Yeah, I know... my pages look pretty much the same using this WYSIWYG tool as when I built them by hand.


What I'm Reading:
tech stuff: WebSphere V3.5 Handbook
relaxation: some novel about CIA vs. terrorists (which is on my nightstand but I cannot recall title and author)

Background:
the background color is "#ebc79e" which (you will have noticed if you had followed the above link to 02/08/00) is the same background color I used then. I usually tend toward pale blues and grays for background colors, but sometimes I get tired of them.
It's somewhat amazing watching all those dot.com companies going down in flames. Shooting stars blazing across the sky. Icarus flying too near the sun.

Just two years and a couple months ago -- early in December of '98 -- I was looking at some of these dot.com IPOs and especially at some of the predictions for growth in stock price for amazon.com. I thought that it would be a good idea to invest in amazon.com stock. This would not have been a long term investment. I said that I would hold the stock for twelve months -- fifteen months top, but preferably just twelve months. No, I didn't do that. I did have enough money to buy five hundred shares -- we had finally sold our old house and had gotten some cash out of it despite the low state of the real estate market where we used to live -- it was just that, although I thought this would be a winning situation, I do not like to gamble. I tend to invest for the long term, mutual funds inside a 401K plan, not making bets on individual stocks. I own stock in just three companies. 20 shares in an electric utility that we bought many years ago because (1) it had a dividend reinvestment plan and (2) it amused me to think that part of my monthly gas and electric bill was being paid back to me (we did accumulate a nice amount of stock via the dividend reinvestment, but sold them off a few years ago to help pay for a third-hand Honda Civic I bought); shares in a company I used to work for (held in my 401K) because that's how they paid their matching contribution; shares in my current employer because (1) they have a payroll deduction purchase plan and (2) I can buy at a discounted price. That's it... everything else is mutual funds in 401K plans, etc.

But I didn't buy amazon.com. If I had bought it (selling at around $30 a share at that time) and sold it one year later (in the neighborhood of $100 a share) I would have tripled my money.
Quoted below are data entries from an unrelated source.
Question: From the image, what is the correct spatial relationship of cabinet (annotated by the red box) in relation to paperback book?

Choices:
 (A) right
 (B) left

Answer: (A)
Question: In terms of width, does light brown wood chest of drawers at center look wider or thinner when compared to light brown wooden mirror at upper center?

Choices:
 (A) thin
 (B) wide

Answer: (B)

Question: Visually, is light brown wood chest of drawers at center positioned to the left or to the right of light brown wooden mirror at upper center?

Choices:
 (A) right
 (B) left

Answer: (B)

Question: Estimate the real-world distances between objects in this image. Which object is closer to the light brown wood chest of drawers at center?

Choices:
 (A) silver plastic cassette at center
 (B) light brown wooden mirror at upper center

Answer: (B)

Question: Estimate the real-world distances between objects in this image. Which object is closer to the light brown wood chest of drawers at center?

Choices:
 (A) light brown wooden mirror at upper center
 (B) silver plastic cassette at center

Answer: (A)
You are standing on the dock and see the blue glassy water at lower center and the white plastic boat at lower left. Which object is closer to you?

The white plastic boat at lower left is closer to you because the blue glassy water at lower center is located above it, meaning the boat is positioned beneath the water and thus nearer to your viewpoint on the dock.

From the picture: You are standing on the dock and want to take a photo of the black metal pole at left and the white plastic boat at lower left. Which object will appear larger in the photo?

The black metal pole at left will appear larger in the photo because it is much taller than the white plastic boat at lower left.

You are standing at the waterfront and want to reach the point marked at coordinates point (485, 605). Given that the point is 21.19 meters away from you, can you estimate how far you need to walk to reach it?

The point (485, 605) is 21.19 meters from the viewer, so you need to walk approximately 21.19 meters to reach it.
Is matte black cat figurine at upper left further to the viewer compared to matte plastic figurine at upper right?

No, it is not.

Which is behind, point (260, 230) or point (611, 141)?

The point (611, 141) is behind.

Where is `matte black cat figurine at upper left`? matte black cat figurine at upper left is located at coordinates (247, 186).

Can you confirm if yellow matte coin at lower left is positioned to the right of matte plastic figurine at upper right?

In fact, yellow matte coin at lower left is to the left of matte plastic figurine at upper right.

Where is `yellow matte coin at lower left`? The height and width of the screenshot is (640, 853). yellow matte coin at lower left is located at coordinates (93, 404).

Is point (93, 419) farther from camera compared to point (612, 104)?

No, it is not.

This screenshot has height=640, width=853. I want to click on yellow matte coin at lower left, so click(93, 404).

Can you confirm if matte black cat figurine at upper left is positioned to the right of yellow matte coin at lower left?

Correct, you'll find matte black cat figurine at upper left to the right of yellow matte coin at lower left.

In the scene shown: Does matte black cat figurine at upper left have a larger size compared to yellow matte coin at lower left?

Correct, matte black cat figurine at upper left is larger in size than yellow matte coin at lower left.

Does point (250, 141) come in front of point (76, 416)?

Instead I left the money in the bank and in the fall of '99 I bought a new car (1999 Toyota Corolla) for cash. Yes, if I made that investment I could have bought the 2000 Subaru Forrester that I had really wanted (figure $23k for the Subaru vs. $15k for the Toyota)... and still have had enough left to pay the taxes on my winnings... uh, I mean investment earnings. But maybe I would have gotten greedy... maybe I would have hung on past the peak and had to watch as my potential profits dwindled away as the stock sank...

So... the Toyota gets me back and forth to work and takes me to the market, etc... Maybe I could have had a Subaru... and maybe even a BMW?... but that's only looking back at it... I could have guessed wrong... amazon.com could have tanked just as soon as I bought it... (maybe it gained so nicely because I didn't buy it? (Can't you picture all these Wall Street types waiting to see if I'm going to buy? Jim bought shares in buysnailsonline.com; quick dump all our shares! Look... He didn't buy amazon.com; let's load up on that stock.)

Some people got very carried away by dot.com startups that had nothing but a dot.com in their name and a flashy website (and some of them hadn't even developed a website yet, they were pure concept)... Build marketshare... okay, that makes sense (but what about profits?)... but what if there is no market?

It's very strange... One of the real problems (IMHO) with companies today is a too great a focus on quarterly results... there is no long term vision, no real planning for the future, no investment in the future, everything is aimed at pumping up this quarter's results because otherwise the stock price will be beaten down and if that happens then top management could loose their cushy jobs... Okay, but some of these dot.coms were truly just pipedreams and pixie dust, no reality to them at all and yet people ran to them to invest money... The dot.com behavior was just the opposite of my complaint about most companies... just totally ignoring the reality of current day burn rate while looking only at some possible future results.